• [Exercise goal] This exercise calls for the line with "for the world’s", the line with "fees in the investment industry.", and all lines between them in the material below, output exactly and with no other lines.

• [Dataset extract]

▽

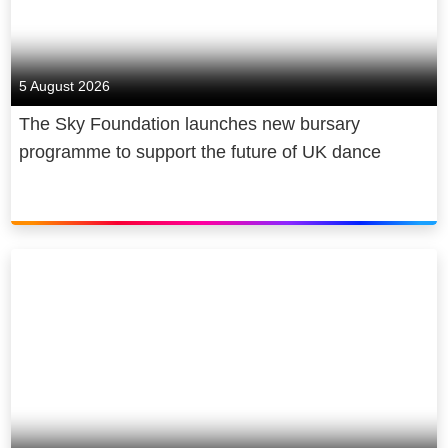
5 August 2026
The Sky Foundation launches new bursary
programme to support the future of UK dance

△
▽

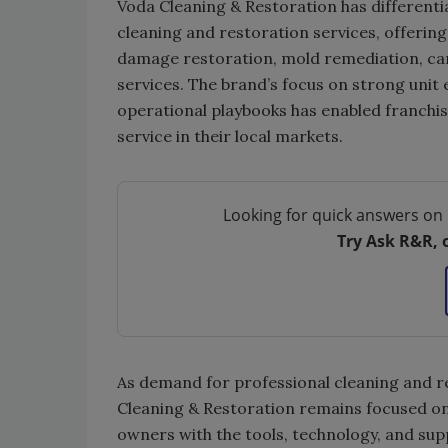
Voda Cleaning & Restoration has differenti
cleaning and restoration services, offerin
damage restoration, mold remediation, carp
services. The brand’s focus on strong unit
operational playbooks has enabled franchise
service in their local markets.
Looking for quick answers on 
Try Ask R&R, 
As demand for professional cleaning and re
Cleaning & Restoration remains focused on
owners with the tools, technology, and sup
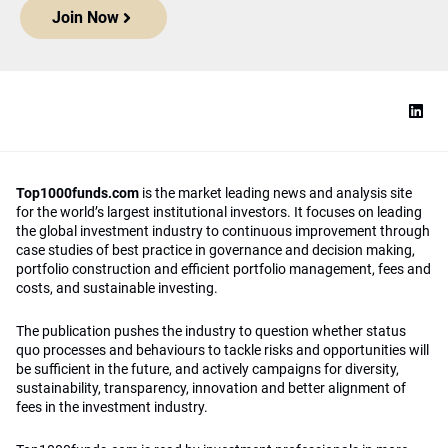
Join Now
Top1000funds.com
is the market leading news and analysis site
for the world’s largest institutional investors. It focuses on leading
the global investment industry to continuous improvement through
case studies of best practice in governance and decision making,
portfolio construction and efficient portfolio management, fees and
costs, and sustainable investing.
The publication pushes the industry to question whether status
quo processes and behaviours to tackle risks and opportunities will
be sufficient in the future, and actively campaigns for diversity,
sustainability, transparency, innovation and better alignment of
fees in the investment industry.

△
▽

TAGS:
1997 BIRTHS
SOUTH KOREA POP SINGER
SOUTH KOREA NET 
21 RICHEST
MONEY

△

• [Final answer]
for the world’s largest institutional investors. It focuses on leading
the global investment industry to continuous improvement through
case studies of best practice in governance and decision making,
portfolio construction and efficient portfolio management, fees and
costs, and sustainable investing.
The publication pushes the industry to question whether status
quo processes and behaviours to tackle risks and opportunities will
be sufficient in the future, and actively campaigns for diversity,
sustainability, transparency, innovation and better alignment of
fees in the investment industry.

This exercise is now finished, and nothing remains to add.